*Problem requirements*:
Write every entry out again, exactly as given.

--- Records to process Enclosed Below ---

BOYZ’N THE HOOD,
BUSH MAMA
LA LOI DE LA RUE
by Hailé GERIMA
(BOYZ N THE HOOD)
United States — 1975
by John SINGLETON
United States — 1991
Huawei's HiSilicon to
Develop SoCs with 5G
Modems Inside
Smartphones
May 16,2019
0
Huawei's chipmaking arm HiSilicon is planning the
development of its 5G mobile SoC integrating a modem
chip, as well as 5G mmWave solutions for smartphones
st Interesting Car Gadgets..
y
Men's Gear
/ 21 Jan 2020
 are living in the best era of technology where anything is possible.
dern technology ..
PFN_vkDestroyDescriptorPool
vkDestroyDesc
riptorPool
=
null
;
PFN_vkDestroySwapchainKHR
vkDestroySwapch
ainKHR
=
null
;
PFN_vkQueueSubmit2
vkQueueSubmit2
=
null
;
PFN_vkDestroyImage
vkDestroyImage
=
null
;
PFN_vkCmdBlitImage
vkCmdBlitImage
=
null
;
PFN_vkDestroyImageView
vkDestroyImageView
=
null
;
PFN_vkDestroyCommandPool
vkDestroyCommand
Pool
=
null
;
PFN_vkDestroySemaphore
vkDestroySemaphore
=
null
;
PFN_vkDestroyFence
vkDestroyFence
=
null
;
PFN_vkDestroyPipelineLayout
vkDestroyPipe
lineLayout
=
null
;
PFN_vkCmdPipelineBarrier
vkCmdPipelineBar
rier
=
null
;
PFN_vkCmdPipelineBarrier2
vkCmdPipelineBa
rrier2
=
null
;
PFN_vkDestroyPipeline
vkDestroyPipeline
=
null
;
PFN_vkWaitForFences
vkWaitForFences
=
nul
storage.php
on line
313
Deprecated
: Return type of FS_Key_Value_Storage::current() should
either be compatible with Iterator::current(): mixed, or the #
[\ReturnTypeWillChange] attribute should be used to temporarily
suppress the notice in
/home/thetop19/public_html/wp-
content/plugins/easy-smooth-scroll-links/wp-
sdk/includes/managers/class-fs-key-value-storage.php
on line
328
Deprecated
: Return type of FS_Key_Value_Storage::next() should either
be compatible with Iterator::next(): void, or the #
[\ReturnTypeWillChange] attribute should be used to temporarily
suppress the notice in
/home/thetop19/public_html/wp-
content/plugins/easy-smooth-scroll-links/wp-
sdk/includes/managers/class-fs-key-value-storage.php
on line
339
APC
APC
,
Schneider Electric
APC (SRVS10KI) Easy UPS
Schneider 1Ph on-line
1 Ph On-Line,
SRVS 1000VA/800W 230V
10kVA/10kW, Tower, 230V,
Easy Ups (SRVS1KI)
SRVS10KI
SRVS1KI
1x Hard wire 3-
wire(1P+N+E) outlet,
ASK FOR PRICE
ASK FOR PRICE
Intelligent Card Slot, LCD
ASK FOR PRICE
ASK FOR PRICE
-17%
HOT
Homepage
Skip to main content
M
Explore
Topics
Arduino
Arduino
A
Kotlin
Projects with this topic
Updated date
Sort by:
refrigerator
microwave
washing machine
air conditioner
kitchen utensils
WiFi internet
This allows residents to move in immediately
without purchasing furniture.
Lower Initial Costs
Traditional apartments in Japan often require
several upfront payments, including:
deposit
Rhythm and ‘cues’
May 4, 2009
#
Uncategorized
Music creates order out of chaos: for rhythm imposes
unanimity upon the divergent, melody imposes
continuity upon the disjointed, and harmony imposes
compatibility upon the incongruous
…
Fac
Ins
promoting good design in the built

--- End of Enclosed Records to process ---

*Exercise result*:
BOYZ’N THE HOOD,
BUSH MAMA
LA LOI DE LA RUE
by Hailé GERIMA
(BOYZ N THE HOOD)
United States — 1975
by John SINGLETON
United States — 1991
Huawei's HiSilicon to
Develop SoCs with 5G
Modems Inside
Smartphones
May 16,2019
0
Huawei's chipmaking arm HiSilicon is planning the
development of its 5G mobile SoC integrating a modem
chip, as well as 5G mmWave solutions for smartphones
st Interesting Car Gadgets..
y
Men's Gear
/ 21 Jan 2020
 are living in the best era of technology where anything is possible.
dern technology ..
PFN_vkDestroyDescriptorPool
vkDestroyDesc
riptorPool
=
null
;
PFN_vkDestroySwapchainKHR
vkDestroySwapch
ainKHR
=
null
;
PFN_vkQueueSubmit2
vkQueueSubmit2
=
null
;
PFN_vkDestroyImage
vkDestroyImage
=
null
;
PFN_vkCmdBlitImage
vkCmdBlitImage
=
null
;
PFN_vkDestroyImageView
vkDestroyImageView
=
null
;
PFN_vkDestroyCommandPool
vkDestroyCommand
Pool
=
null
;
PFN_vkDestroySemaphore
vkDestroySemaphore
=
null
;
PFN_vkDestroyFence
vkDestroyFence
=
null
;
PFN_vkDestroyPipelineLayout
vkDestroyPipe
lineLayout
=
null
;
PFN_vkCmdPipelineBarrier
vkCmdPipelineBar
rier
=
null
;
PFN_vkCmdPipelineBarrier2
vkCmdPipelineBa
rrier2
=
null
;
PFN_vkDestroyPipeline
vkDestroyPipeline
=
null
;
PFN_vkWaitForFences
vkWaitForFences
=
nul
storage.php
on line
313
Deprecated
: Return type of FS_Key_Value_Storage::current() should
either be compatible with Iterator::current(): mixed, or the #
[\ReturnTypeWillChange] attribute should be used to temporarily
suppress the notice in
/home/thetop19/public_html/wp-
content/plugins/easy-smooth-scroll-links/wp-
sdk/includes/managers/class-fs-key-value-storage.php
on line
328
Deprecated
: Return type of FS_Key_Value_Storage::next() should either
be compatible with Iterator::next(): void, or the #
[\ReturnTypeWillChange] attribute should be used to temporarily
suppress the notice in
/home/thetop19/public_html/wp-
content/plugins/easy-smooth-scroll-links/wp-
sdk/includes/managers/class-fs-key-value-storage.php
on line
339
APC
APC
,
Schneider Electric
APC (SRVS10KI) Easy UPS
Schneider 1Ph on-line
1 Ph On-Line,
SRVS 1000VA/800W 230V
10kVA/10kW, Tower, 230V,
Easy Ups (SRVS1KI)
SRVS10KI
SRVS1KI
1x Hard wire 3-
wire(1P+N+E) outlet,
ASK FOR PRICE
ASK FOR PRICE
Intelligent Card Slot, LCD
ASK FOR PRICE
ASK FOR PRICE
-17%
HOT
Homepage
Skip to main content
M
Explore
Topics
Arduino
Arduino
A
Kotlin
Projects with this topic
Updated date
Sort by:
refrigerator
microwave
washing machine
air conditioner
kitchen utensils
WiFi internet
This allows residents to move in immediately
without purchasing furniture.
Lower Initial Costs
Traditional apartments in Japan often require
several upfront payments, including:
deposit
Rhythm and ‘cues’
May 4, 2009
#
Uncategorized
Music creates order out of chaos: for rhythm imposes
unanimity upon the divergent, melody imposes
continuity upon the disjointed, and harmony imposes
compatibility upon the incongruous
…
Fac
Ins
promoting good design in the built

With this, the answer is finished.